Au xxe siècle, de grandes puissances européennes se lancent dans la conquête de vastes empires coloniaux, en particulier en Afrique. C’est la seconde vague de colonisation, après celle de la période des grandes découvertes, qui a vu la constitution des empires portugais et espagnol. Mais cette nouvelle vague de colonisation est différente car elle débouche sur la mise en place d’une véritable administration coloniale et d’une exploitation plus systématique des territoires conquis. En quelques décennies, la conquête du territoire africain est terminée et le système colonial impose sa domination sur les populations autochtones, comme c’est le cas dans l’Empire français dans les années 1930.

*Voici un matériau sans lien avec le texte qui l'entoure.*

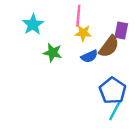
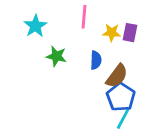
yellow star: (83, 33) -> (112, 33), moved
brown semicircle: (109, 46) -> (117, 76), moved
blue semicircle: (89, 56) -> (96, 60), turned -63

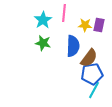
cyan star: (35, 26) -> (43, 20), moved
blue semicircle: (96, 60) -> (73, 46), size x1.5
blue pentagon: (121, 97) -> (92, 74), turned 30

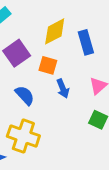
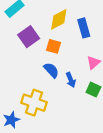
blue arrow: (63, 88) -> (71, 80), moved
blue semicircle: (25, 95) -> (51, 70), moved

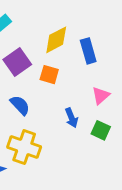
blue semicircle: (51, 70) -> (20, 105), moved

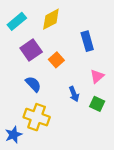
yellow diamond: (56, 40) -> (51, 19), moved
orange square: (49, 75) -> (56, 60), turned 32

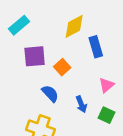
yellow diamond: (51, 19) -> (74, 26), moved
purple square: (31, 50) -> (35, 56), turned 30
blue semicircle: (33, 84) -> (50, 93), moved

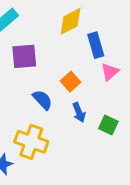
orange square: (62, 67) -> (71, 82), moved
pink triangle: (106, 85) -> (110, 72), moved

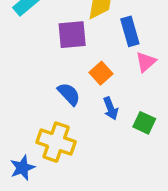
purple square: (24, 56) -> (72, 35), moved

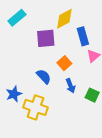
blue star: (22, 168) -> (14, 94), moved

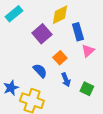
purple square: (46, 38) -> (42, 34), turned -36

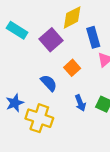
cyan rectangle: (14, 14) -> (17, 30), moved, turned 72
blue arrow: (66, 80) -> (80, 103), moved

I En métropole, la propagande et la guerre ont fait triompher le colonialisme

  • En 1931, lors de l’apogée de l’Empire français, une grande exposition coloniale s’ouvre dans le bois de Vincennes (à la porte Dorée) : elle fait suite à la célébration du centenaire de l’Algérie en 1930. Organisée par le maréchal Lyautey (qui a eu une part active dans la conquête), elle s’étale sur plus de 110 hectares où ont été construits des monuments représentant chaque colonie africaine et asiatique de la France. Mais on y trouve aussi les pavillons des grandes entreprises comme Suez, des représentants des missions catholiques et protestantes, et des « indigènes » exhibés devant les 8 millions de visiteurs venus faire le « tour du monde en un jour » et par là même faire le tour de la « plus grande France ».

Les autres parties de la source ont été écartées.